Relatively cheap assets may embed excessive pessimism or compensation for bearing risks that expensive assets do not.

Evidence A-Retail feasibility B+Monthly to quarterly

The research question

Value has a long research history and appears beyond a single equity market. Results vary materially with the valuation measure, accounting treatment, sample and test period.

The useful question is not whether a chart once went up. It is whether the hypothesis has a clear economic mechanism, appears outside one hand-picked sample, can be reconstructed with information that was available at the time, and remains plausible after realistic implementation frictions.

Minimum viable rule

Compare price with a fundamental anchor such as book value, earnings, cash flow or an asset-specific measure of value.

Universe: Equities and asset-class-specific cross sections. A credible test fixes the universe, timestamps, missing-data policy and rebalance convention before model selection. Results should be shown both gross and net of an explicit cost model.

Implementation audit

Use point-in-time fundamentals with conservative publication lags. Winsorization, sector neutrality, negative denominators and the treatment of financial firms should be specified rather than chosen after seeing performance.

At minimum, an audit should report turnover, worst peak-to-trough loss, recovery time, exposure concentration and sensitivity to neighboring parameter choices. A strategy that works only at one exact lookback or threshold deserves a lower level of confidence.

How the idea can fail

Cheap assets can remain cheap for years or be cheap for valid reasons. Structural change, intangible assets, leverage and distressed firms can create value traps.

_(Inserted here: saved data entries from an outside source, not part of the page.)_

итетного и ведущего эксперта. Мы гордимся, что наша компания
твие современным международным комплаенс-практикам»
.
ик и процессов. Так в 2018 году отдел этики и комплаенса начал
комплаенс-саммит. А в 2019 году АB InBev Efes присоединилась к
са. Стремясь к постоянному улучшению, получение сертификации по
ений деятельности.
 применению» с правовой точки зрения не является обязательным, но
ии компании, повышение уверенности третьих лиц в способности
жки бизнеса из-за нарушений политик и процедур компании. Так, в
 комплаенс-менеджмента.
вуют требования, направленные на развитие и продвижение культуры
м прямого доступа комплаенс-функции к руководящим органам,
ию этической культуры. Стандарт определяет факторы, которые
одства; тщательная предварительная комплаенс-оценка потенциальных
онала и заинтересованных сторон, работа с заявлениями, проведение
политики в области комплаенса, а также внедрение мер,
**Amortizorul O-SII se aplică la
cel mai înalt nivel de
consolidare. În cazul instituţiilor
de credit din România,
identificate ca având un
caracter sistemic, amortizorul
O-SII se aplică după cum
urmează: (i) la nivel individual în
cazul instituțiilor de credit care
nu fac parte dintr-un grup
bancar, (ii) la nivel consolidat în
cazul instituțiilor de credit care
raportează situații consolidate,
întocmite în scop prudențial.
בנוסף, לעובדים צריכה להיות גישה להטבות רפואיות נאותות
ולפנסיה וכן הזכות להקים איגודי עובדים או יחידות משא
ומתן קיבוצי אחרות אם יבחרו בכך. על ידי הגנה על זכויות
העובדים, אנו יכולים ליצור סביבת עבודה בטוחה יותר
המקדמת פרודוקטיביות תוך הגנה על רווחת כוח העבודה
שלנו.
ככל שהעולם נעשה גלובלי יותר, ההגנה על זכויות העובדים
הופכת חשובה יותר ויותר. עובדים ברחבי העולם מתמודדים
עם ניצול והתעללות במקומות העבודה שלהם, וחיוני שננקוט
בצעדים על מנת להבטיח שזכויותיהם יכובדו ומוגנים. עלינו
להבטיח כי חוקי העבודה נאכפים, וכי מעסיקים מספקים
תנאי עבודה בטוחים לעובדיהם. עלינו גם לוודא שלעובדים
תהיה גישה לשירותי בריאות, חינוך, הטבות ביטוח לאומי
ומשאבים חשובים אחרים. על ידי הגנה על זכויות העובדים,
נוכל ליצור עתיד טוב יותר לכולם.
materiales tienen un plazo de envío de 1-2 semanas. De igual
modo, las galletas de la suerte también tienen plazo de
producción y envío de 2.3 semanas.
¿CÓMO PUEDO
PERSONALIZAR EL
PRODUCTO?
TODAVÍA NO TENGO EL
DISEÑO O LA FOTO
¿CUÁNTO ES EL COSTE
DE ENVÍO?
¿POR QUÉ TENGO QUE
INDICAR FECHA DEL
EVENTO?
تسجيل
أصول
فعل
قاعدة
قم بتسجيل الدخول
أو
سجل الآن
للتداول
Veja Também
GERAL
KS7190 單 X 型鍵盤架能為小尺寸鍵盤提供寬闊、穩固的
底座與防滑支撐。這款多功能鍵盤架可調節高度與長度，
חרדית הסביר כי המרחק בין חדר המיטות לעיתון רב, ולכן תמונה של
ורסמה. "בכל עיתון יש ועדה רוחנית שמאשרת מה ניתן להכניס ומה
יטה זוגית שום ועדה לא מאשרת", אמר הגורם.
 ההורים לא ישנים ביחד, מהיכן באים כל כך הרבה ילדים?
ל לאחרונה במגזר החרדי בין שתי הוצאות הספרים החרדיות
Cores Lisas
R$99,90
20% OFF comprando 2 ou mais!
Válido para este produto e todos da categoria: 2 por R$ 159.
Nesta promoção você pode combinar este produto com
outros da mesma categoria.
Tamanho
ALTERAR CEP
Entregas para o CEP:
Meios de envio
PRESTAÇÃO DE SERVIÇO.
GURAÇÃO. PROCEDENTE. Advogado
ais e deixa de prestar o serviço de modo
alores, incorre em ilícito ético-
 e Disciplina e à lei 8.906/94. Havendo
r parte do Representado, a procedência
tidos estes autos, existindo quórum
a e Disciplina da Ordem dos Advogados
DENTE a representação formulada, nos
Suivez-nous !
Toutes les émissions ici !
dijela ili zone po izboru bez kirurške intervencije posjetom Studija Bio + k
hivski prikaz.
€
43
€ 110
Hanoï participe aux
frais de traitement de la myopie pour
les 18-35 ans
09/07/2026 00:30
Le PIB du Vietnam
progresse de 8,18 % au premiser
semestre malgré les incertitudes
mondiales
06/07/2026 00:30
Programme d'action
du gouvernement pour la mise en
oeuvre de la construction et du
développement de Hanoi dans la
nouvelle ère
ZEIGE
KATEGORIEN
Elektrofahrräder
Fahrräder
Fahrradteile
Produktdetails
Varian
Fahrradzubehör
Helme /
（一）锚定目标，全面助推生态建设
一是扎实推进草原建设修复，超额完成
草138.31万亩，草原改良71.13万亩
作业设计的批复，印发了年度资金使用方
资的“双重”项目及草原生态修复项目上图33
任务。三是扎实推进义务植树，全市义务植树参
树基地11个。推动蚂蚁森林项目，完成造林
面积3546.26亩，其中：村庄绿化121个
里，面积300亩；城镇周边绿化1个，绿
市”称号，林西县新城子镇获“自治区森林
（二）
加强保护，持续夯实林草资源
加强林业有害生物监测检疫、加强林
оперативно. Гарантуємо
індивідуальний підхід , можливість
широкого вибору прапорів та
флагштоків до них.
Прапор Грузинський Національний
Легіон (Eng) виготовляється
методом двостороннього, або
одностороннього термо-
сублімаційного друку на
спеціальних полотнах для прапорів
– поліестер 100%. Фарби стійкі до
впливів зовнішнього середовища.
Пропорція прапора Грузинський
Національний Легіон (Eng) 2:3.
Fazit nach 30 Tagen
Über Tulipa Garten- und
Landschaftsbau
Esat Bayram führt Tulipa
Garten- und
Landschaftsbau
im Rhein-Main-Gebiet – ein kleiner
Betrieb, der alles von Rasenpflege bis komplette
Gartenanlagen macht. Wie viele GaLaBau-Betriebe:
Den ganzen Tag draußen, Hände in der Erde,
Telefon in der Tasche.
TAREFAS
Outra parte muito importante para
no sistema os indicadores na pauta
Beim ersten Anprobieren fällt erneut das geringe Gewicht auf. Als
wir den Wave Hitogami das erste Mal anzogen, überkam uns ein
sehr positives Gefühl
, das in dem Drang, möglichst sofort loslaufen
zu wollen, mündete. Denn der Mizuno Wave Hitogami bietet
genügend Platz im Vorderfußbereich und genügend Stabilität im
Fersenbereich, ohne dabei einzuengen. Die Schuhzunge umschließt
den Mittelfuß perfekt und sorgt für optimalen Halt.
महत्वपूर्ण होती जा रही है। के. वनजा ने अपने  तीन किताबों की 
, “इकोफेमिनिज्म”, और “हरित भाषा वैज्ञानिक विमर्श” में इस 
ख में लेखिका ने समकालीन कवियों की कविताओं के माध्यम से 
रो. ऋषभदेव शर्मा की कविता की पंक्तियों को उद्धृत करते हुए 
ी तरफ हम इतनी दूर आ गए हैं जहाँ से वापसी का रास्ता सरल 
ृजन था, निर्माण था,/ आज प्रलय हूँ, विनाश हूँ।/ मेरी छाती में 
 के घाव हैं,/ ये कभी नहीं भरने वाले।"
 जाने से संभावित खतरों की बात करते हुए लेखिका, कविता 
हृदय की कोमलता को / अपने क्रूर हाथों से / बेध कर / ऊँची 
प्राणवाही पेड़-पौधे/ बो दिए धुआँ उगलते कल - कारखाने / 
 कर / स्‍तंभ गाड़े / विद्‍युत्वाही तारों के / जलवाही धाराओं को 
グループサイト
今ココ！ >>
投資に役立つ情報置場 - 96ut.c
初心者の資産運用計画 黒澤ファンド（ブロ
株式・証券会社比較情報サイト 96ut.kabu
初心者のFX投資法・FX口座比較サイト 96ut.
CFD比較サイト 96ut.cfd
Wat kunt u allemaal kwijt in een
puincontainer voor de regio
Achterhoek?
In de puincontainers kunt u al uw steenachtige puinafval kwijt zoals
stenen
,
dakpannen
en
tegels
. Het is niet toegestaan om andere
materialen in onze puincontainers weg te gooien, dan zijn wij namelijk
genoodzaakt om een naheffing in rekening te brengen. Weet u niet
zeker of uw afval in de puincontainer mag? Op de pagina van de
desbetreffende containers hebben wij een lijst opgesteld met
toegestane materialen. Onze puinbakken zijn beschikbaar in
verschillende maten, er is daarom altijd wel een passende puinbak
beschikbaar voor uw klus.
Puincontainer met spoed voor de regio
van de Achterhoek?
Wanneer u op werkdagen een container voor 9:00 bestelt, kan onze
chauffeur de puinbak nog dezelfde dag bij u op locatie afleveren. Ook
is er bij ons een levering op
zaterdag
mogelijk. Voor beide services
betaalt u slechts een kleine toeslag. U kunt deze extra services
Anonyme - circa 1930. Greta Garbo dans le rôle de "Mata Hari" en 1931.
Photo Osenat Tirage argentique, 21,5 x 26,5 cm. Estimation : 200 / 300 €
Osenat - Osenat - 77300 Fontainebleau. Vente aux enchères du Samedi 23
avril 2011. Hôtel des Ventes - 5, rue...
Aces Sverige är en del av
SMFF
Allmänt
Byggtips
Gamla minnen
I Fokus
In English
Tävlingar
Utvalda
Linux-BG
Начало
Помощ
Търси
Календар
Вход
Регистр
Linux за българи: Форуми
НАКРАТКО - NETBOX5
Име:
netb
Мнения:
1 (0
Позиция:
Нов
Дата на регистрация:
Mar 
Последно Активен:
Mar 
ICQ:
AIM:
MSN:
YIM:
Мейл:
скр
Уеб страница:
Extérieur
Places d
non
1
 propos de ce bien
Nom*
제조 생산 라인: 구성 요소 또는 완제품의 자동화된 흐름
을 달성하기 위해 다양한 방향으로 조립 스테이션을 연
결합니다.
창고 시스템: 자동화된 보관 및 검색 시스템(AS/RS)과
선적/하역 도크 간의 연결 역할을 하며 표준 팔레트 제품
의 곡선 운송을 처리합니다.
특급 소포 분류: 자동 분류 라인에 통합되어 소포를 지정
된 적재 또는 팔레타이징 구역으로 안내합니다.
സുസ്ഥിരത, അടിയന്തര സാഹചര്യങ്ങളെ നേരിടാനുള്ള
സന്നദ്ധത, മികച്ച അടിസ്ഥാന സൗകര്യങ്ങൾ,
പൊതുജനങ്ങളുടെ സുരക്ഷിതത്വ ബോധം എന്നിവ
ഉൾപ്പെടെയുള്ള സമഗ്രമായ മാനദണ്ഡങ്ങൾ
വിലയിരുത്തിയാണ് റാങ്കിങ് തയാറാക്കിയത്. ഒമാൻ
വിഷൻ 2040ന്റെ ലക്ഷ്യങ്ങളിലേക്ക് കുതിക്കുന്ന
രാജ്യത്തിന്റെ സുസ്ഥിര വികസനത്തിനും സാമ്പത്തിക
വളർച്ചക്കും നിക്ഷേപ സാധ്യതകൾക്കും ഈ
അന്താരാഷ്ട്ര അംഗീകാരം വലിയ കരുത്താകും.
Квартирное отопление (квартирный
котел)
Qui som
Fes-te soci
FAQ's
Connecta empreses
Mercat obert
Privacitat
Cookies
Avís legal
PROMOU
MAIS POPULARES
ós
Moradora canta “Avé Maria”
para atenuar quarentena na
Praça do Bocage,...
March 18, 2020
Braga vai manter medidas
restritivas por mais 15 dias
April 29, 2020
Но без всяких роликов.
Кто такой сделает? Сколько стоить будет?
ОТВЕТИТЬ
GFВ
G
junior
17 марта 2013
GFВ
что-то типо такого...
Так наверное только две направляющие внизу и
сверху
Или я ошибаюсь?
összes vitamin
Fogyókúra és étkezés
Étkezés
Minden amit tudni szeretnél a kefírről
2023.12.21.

Failure conditions belong in the strategy definition. They provide a disciplined reason to investigate or stop, instead of changing the story after a loss.

Primary source

Value and Momentum Everywhere
Asness, Moskowitz & Pedersen (2013), Journal of Finance 68(3), 929–985.
DOI record

This page is an independent educational synthesis. It does not reproduce the paper and does not claim that published historical results are currently achievable.